Introduction to AI for MBAs (One Semester)

Chapters (theoretical sections skipped): Probability (1), Bayesian Inference (2), Decision Theory (4), A/B Testing (5), Pattern Recognition (11), Regression (12), Logistic Regression (13), Trees (14), Model Selection (16), Neural Networks up to backpropagation (18), Natural Language Processing (23).

Learning Outcomes: Evaluate AI claims critically and identify hype versus substance. Understand when machine learning adds value versus traditional analytics. Communicate effectively with data science teams about requirements and limitations. Assess and quantify uncertainty in business decisions. Make informed build-versus-buy decisions for AI capabilities.

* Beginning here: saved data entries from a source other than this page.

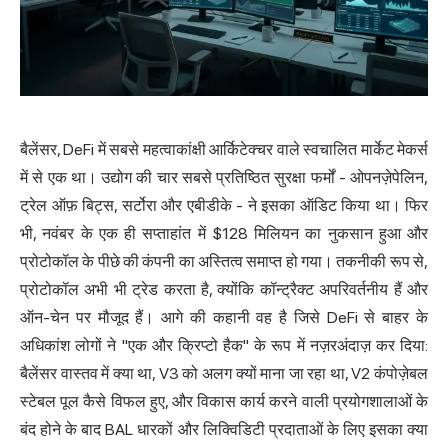
बैलेंसर, DeFi में सबसे महत्वाकांक्षी आर्किटेक्चर वाले स्वचालित
मार्केट मेकर
में से एक था। उद्योग की चार सबसे प्रतिष्ठित सुरक्षा फर्मों - ओपनज़ेपेलिन,
ट्रेल ऑफ़ बिट्स, सर्टोरा और एबीडीके - ने इसका ऑडिट किया था। फिर
भी, नवंबर के एक ही सप्ताहांत में $128 मिलियन का नुकसान हुआ और
प्रोटोकॉल के पीछे की कंपनी का अस्तित्व समाप्त हो गया। तकनीकी रूप से,
प्रोटोकॉल अभी भी ट्रेड करता है, क्योंकि कॉन्ट्रैक्ट अपरिवर्तनीय हैं और
ऑन-चेन पर मौजूद हैं। आगे की कहानी वह है जिसे DeFi से बाहर के
अधिकांश लोगों ने "एक और क्रिप्टो हैक" के रूप में नज़रअंदाज़ कर दिया:
बैलेंसर वास्तव में क्या था, V3 को अलग क्यों माना जा रहा था, V2 कंपोज़ेबल
स्टेबल पूल कैसे विफल हुए, और विकास कार्य करने वाली प्रयोगशालाओं के
बंद होने के बाद BAL धारकों और लिक्विडिटी प्रदाताओं के लिए इसका क्या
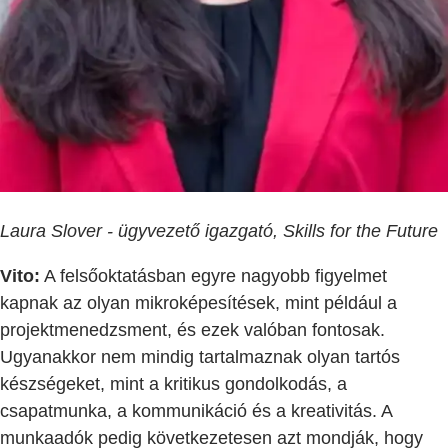
Laura Slover - ügyvezető igazgató, Skills for the Future
Vito:
A felsőoktatásban egyre nagyobb figyelmet
kapnak az olyan mikroképesítések, mint például a
projektmenedzsment, és ezek valóban fontosak.
Ugyanakkor nem mindig tartalmaznak olyan tartós
készségeket, mint a kritikus gondolkodás, a
csapatmunka, a kommunikáció és a kreativitás. A
munkaadók pedig következetesen azt mondják, hogy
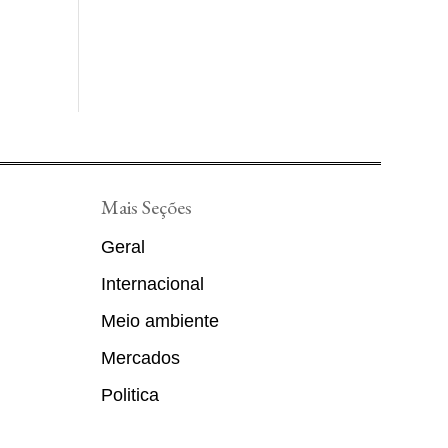
Mais Seções
Geral
Internacional
Meio ambiente
Mercados
Politica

Foundations of AI for Engineering MS (One Semester)

Chapters (theory sections optional): Probability (1), Bayesian Inference (2), Bayesian Learning (3), Decision Theory (4), A/B Testing (5), Stochastic Processes up to Markov chains (7), Reinforcement Learning (9) (briefly introduce concepts of sequential decision making), Pattern Recognition (11), Regression (12), Logistic Regression (13), Trees (14), Model Selection (16), Neural Networks (18), SGD and Optimization (20)

Learning Outcomes: Implement machine learning models from scratch using PyTorch and JAX. Derive learning algorithms mathematically and understand their convergence properties. Design AI systems for production deployment including testing and monitoring. Quantify, propagate, and communicate uncertainty throughout the modeling pipeline. Evaluate and extend state-of-the-art methods from research literature.